Second, we looked at the top rated books. We broke the books up into 3 categories based on ratings, all different tiers, and analyzed all of them individually. Our hypothesis was that each group of books would have around a their respective author rating be the dominant one. So, for highly rated books it would be comprised of mostly excellent and famous authors. For well rated books it would be intermediate and excellent. And finally for poorly rated books it would be novice and intermediates. This proved two thirds true. Through the permutation test we proved the highly rated and well rated books both followed the pattern we predicted. However, when it came to poorly rated books that proved to not be the case. Poorly rated books did not have a significant correlation with the author’s rating.
Lastly, we looked at the units sold. We hypothesized units sold would have a correlation with rating count, average rating, and sale price. After splitting the data into “best-seller” and other categories, both showed that the only possible correlation was with rating count. After doing linear regression on both groups, the only possible correlation which still remained was the best-seller rating count relationship. After more testing, we were able to confirm that this was a true correlation.
So, let’s review our initial questions. First, what can a author do to maximize his odds of a best seller. And second, what can a author do to jump start his career.
So, what we saw was that if you want a best seller, you need to have a recognizable name. Now this is pure conjecture, but people are probably predisposed to assume authors they heard of before are great at writing, and they rate the books better because of that. And as we saw later, ratings and units sold have a positive correlation, so if you book is gaining more ratings we can say it will effect the units sold in a positive manner. So, the author needs to build himself a name, and then release a book which gets people talking. That is the path to a best seller.

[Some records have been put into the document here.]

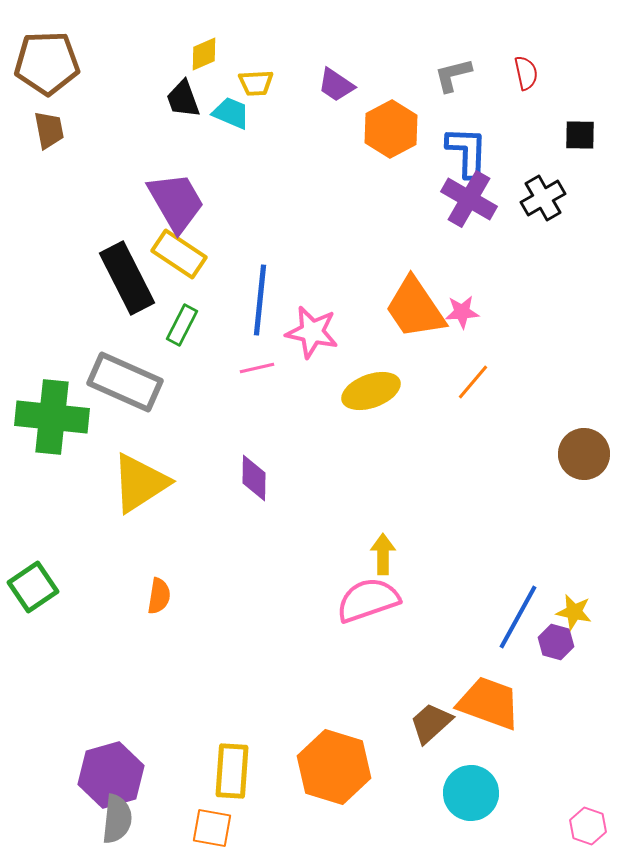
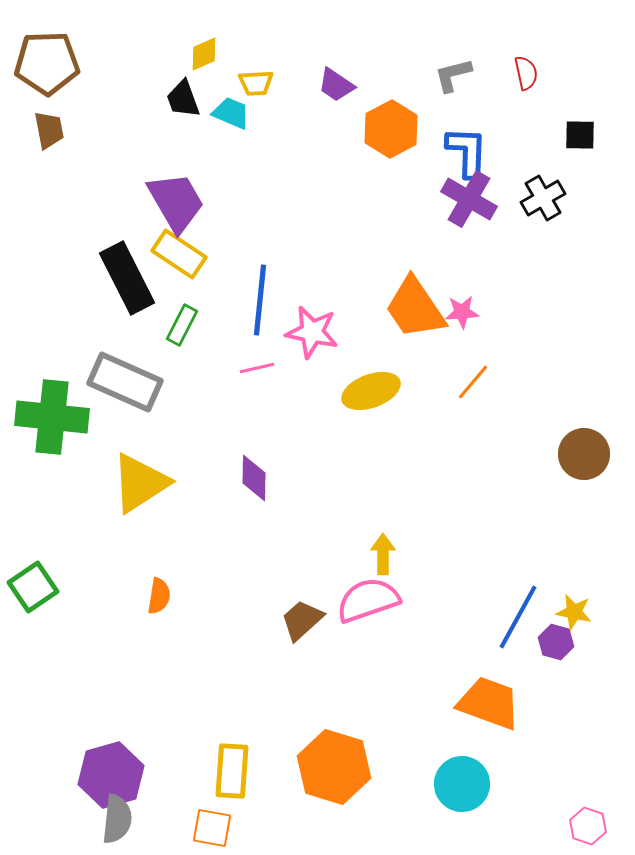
brown trapezoid at (431, 723): moved 129 px left, 103 px up
cyan circle at (471, 793): moved 9 px left, 9 px up
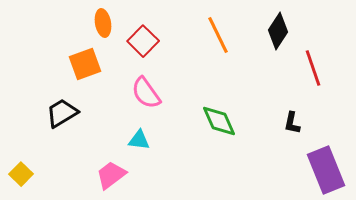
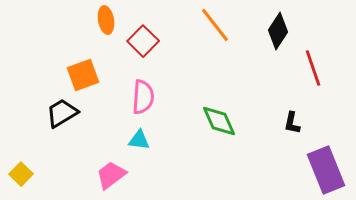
orange ellipse: moved 3 px right, 3 px up
orange line: moved 3 px left, 10 px up; rotated 12 degrees counterclockwise
orange square: moved 2 px left, 11 px down
pink semicircle: moved 3 px left, 4 px down; rotated 140 degrees counterclockwise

Second, what about a struggling new author. For a new author, there’s far less information. But one thing that is a necessity is to find yourself a publisher. Publishers increase gross sales and sale price, which allows a author to continue writing. Now this is more conjecture, but if a author has a publisher and can generate enough money to continue wiring, they can eventually build themselves a large enough name to have that best seller.

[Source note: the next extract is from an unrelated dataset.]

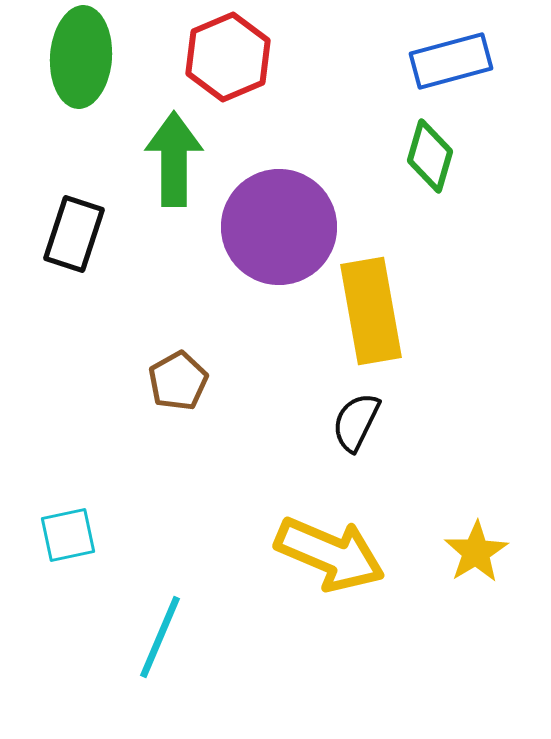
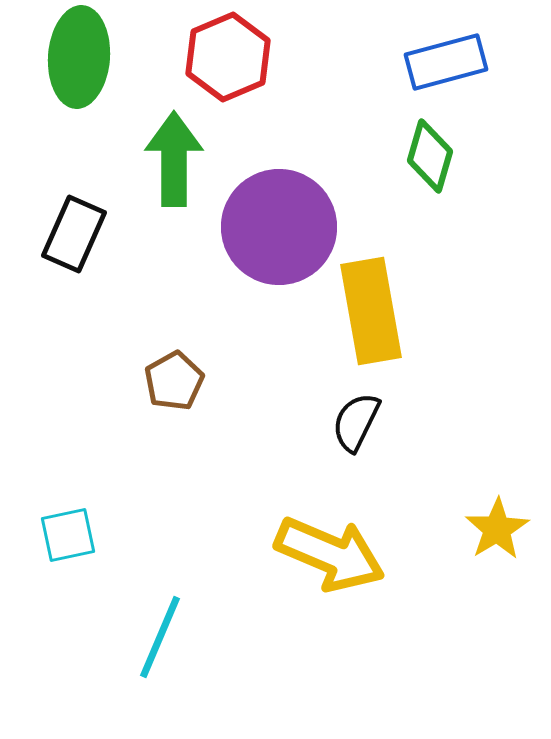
green ellipse: moved 2 px left
blue rectangle: moved 5 px left, 1 px down
black rectangle: rotated 6 degrees clockwise
brown pentagon: moved 4 px left
yellow star: moved 21 px right, 23 px up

In the future there are some things that could improve the results of this analysis. Firstly, if the genres was broken up further, it would allow more nuanced analysis. You look look at a variety of genres and see how they perform against one another, something this data set lacks. Besides that, the data set could use more actual data. We were able to make some subsets and do some interseting analysis, but with more data you can break things down further and be more precise.
“Books Sales and Ratings.” Kaggle, www.kaggle.com/datasets/thedevastator/books-sales-and-ratings. Accessed 18 Dec. 2023.